Il est ainsi Philippe Rahmy, à la fois nostalgique et chaleureux mais lucide et intransigeant. Comme seuls peuvent l’être les poètes et les âmes sensibles.

Charge au vitriol

Et pour parachever cette visite d’une œuvre finie mais éternellement ouverte, le détour s’impose avec le dernier texte que Philippe Rahmy tenait en main et dont il défendait farouchement la teneur le jour de son décès. Il faut en effet lire, relire et conserver près de soi ce court opuscule intitulé «Propositions démocratiques/Democratic poposals». Ces quelques pages contiennent une charge au vitriol contre l’évolution de nos sociétés et leurs dérives oligarchiques.

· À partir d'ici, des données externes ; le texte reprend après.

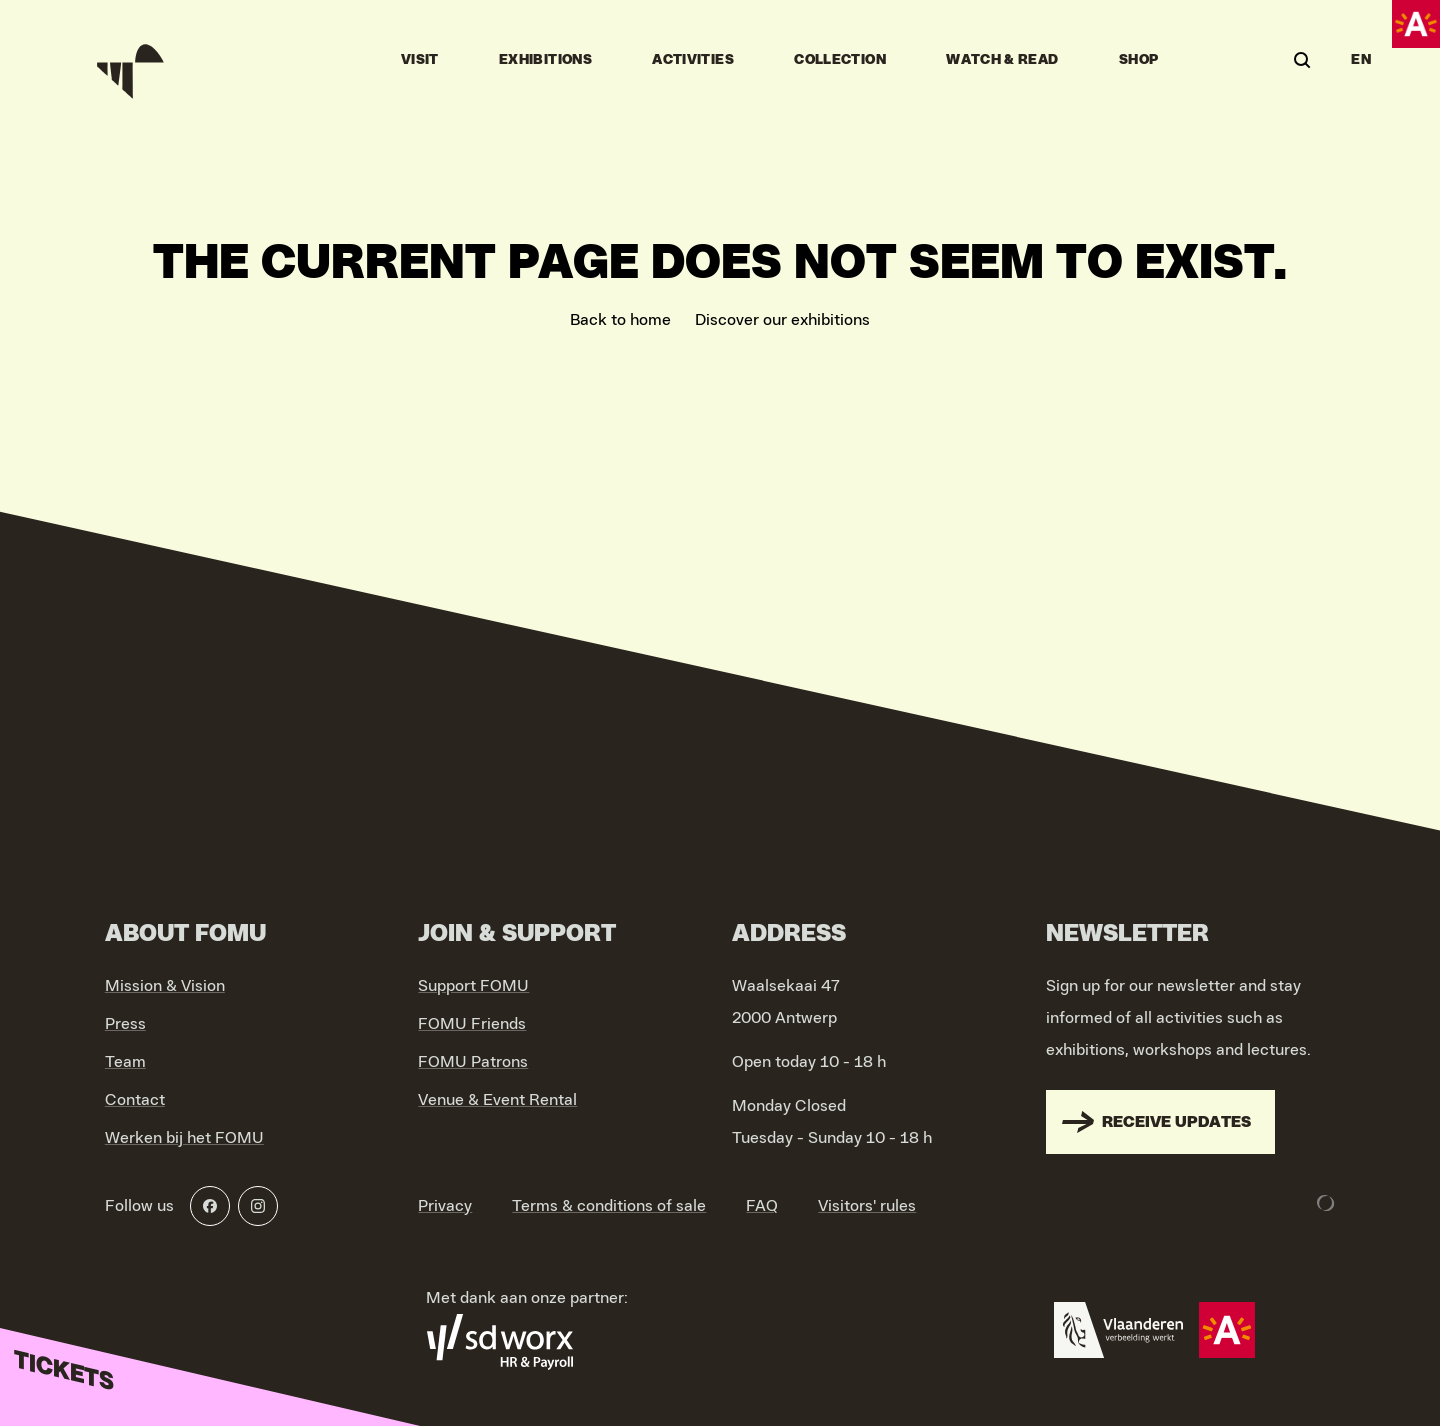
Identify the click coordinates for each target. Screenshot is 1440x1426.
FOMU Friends (472, 1024)
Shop (1138, 60)
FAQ (762, 1206)
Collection (840, 60)
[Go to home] (132, 60)
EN (1361, 60)
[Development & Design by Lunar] (1326, 1203)
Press (125, 1024)
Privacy (445, 1206)
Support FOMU (473, 986)
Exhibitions (545, 60)
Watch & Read (1002, 60)
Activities (693, 60)
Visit (420, 60)
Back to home (620, 320)
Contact (135, 1100)
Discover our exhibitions (782, 320)
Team (125, 1062)
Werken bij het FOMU (184, 1138)
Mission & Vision (165, 986)
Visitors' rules (867, 1206)
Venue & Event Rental (497, 1100)
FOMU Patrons (473, 1062)
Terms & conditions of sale (609, 1206)
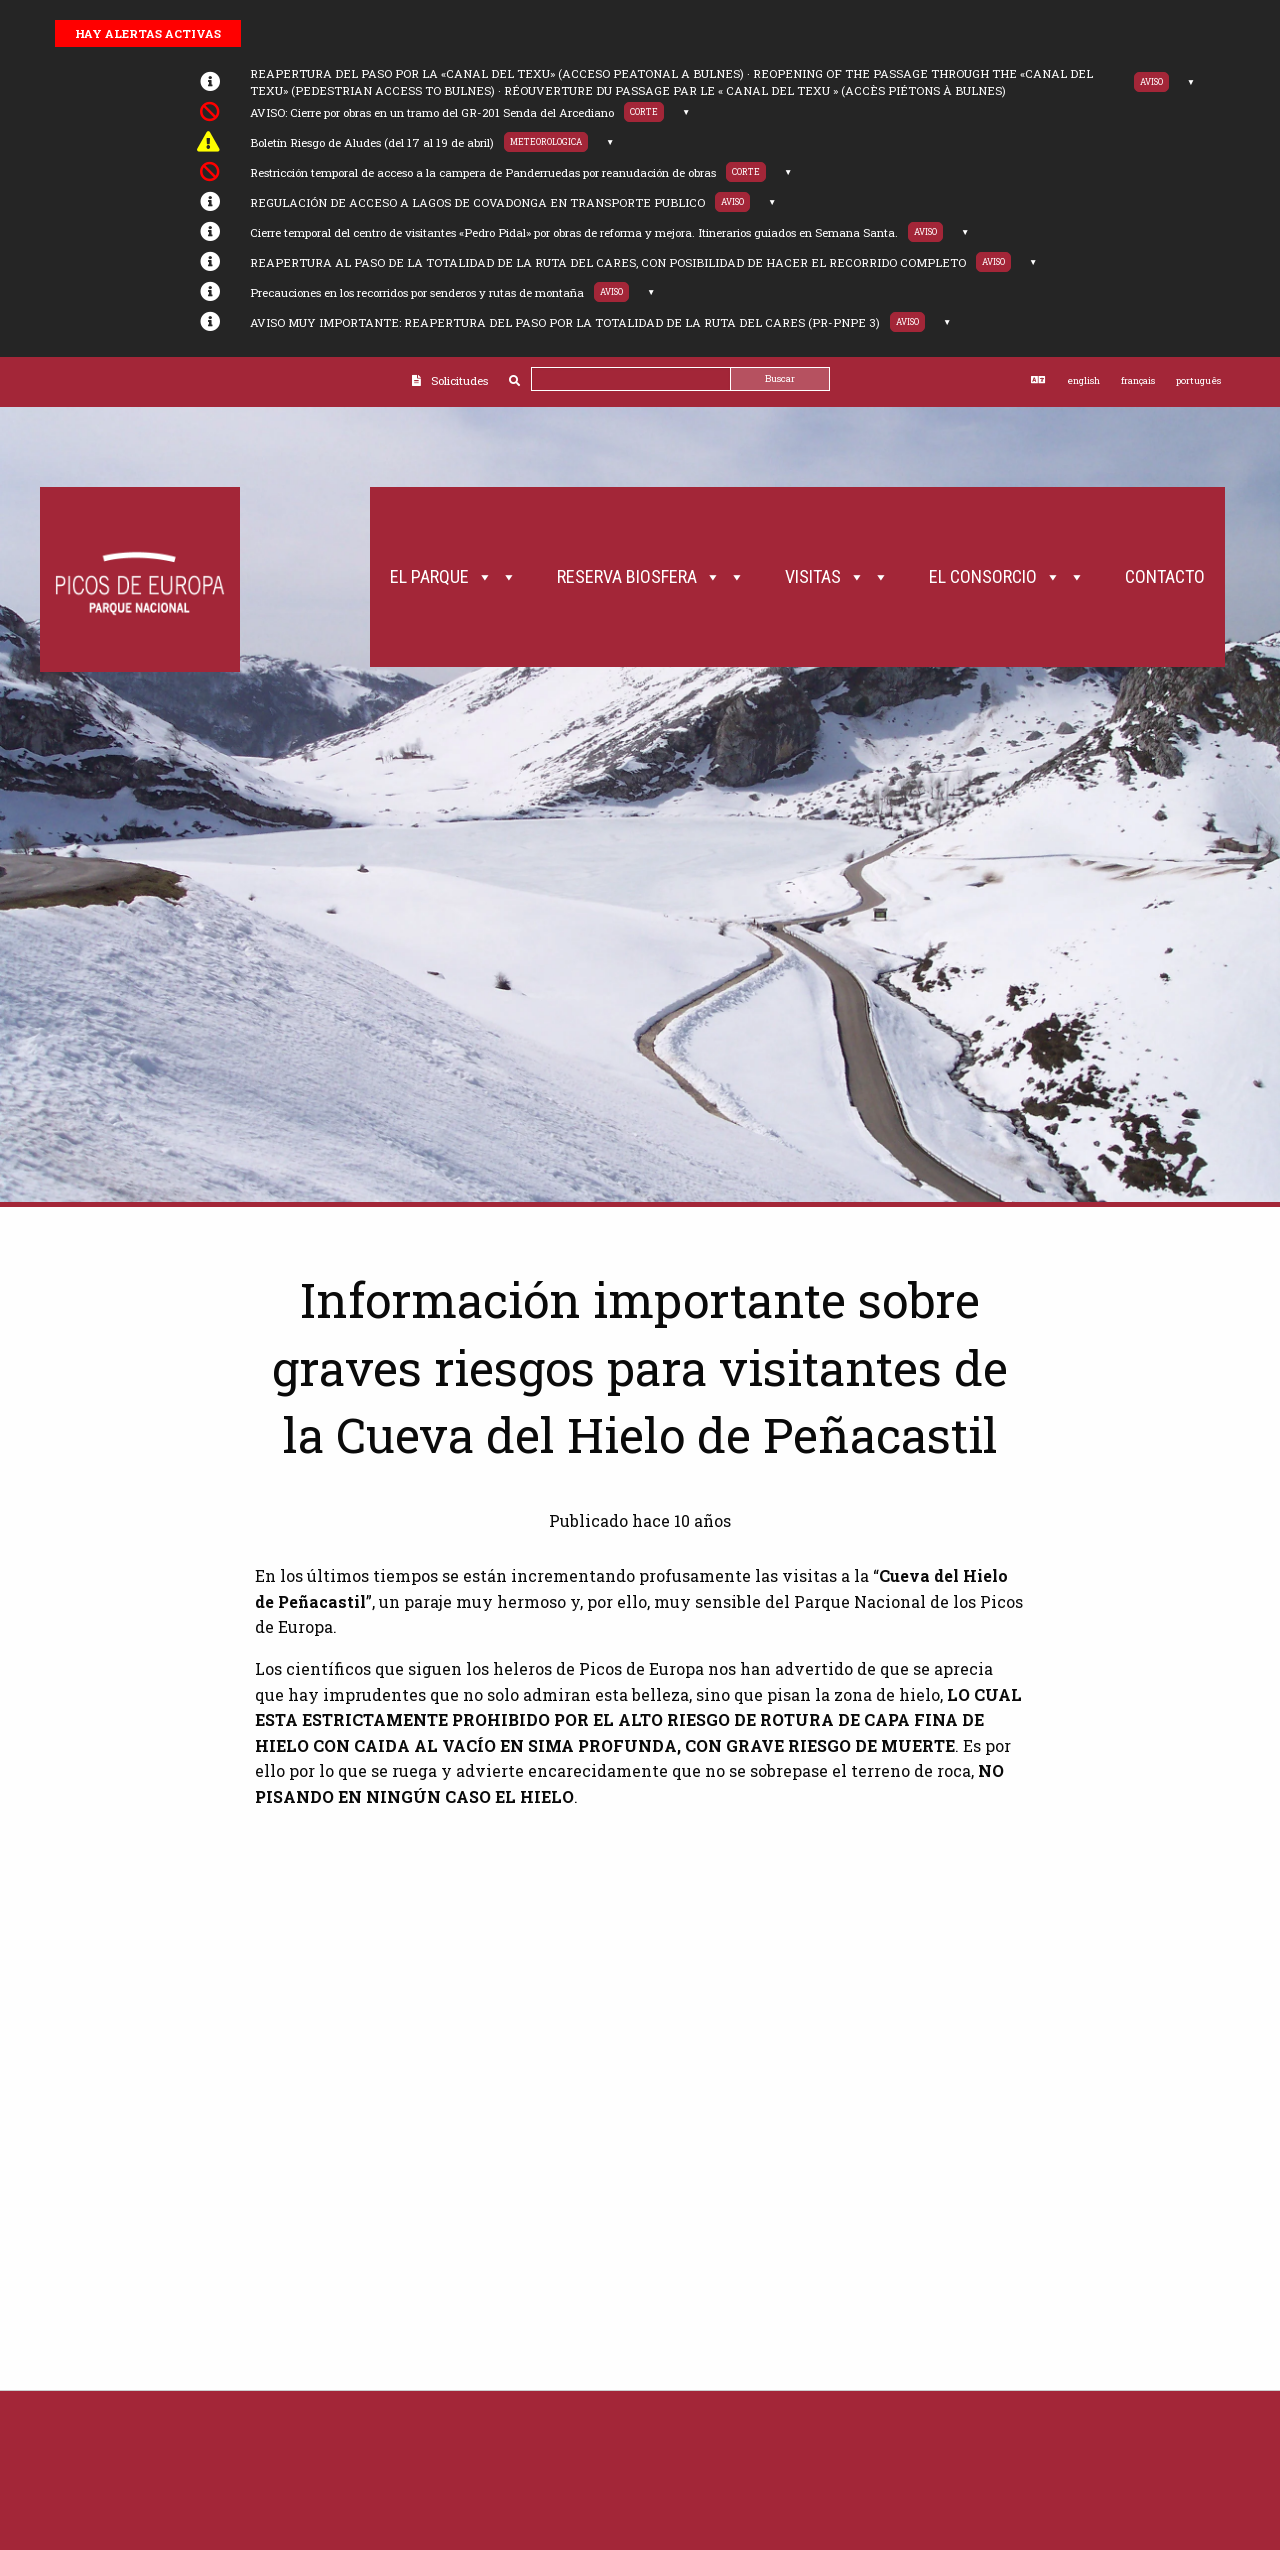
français (1138, 380)
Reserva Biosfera (651, 577)
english (1083, 380)
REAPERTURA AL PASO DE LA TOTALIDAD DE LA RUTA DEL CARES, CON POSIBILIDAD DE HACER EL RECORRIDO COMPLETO (608, 262)
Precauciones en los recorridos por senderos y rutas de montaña (417, 292)
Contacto (1165, 576)
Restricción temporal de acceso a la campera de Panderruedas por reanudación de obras (483, 172)
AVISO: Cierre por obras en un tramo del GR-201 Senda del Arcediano (432, 112)
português (1198, 380)
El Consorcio (1007, 577)
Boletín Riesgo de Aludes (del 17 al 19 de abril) (372, 142)
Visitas (837, 577)
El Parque (453, 577)
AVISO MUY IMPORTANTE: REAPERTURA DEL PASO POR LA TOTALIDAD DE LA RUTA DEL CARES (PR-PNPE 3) (565, 322)
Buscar (780, 378)
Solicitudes (459, 380)
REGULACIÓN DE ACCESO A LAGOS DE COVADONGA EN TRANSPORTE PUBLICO (477, 202)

Pour faire émerger une société nouvelle, autre, différente, Philippe Rahmy accorde une place prépondérante à l’informaticien invité à reconsidérer son travail au centre d’un système oppresseur. Par une action subversive et révolutionnaire, il pourrait contribuer à l’élaboration de nouveaux algorithmes sanctuarisés pour organiser une prospérité mondiale dans laquelle les notions de peuple et d’État seraient dépassées par celles de population et de société.

Dans une perspective radicale qui s’inscrirait entre le situationnisme 2.0, l’utopie sociale et une vision – prémonitoire? – d’artiste, Philippe Rahmy prône l’intelligence révolutionnaire. Un concept «pré-ChatGPT» qui fait donner à penser et prend une nouvelle résonance à l’heure où doutes et interrogations sur les possibilités de l’intelligence artificielle traversent notre monde.

Il est ainsi Philippe Rahmy, voyageur et écrivain intemporel…

«Philippe Rahmy, le voyageur de cristal», de Lou Lepori, Éditions Double ligne, 180 pages.
«Où je me rêve», Philippe Rahmy, Éditions d’en bas, 142 pages.
«Propositions démocratiques/Democratic proposals», Philippe Rahmy, Éditions d’en bas, 42 pages. Ce dernier texte peut être téléchargé gratuitement et en différentes langues sur le site des Éditions d’en bas.

Philippe Villard

Jongleur de mots et débusqueur de sens, le journalisme et le goût des littératures ont dicté le chemin d’un parcours professionnel marqué du sceau des rencontres humaines et d’une curiosité insatiable pour l’autre, pour celui dont on doit apprendre.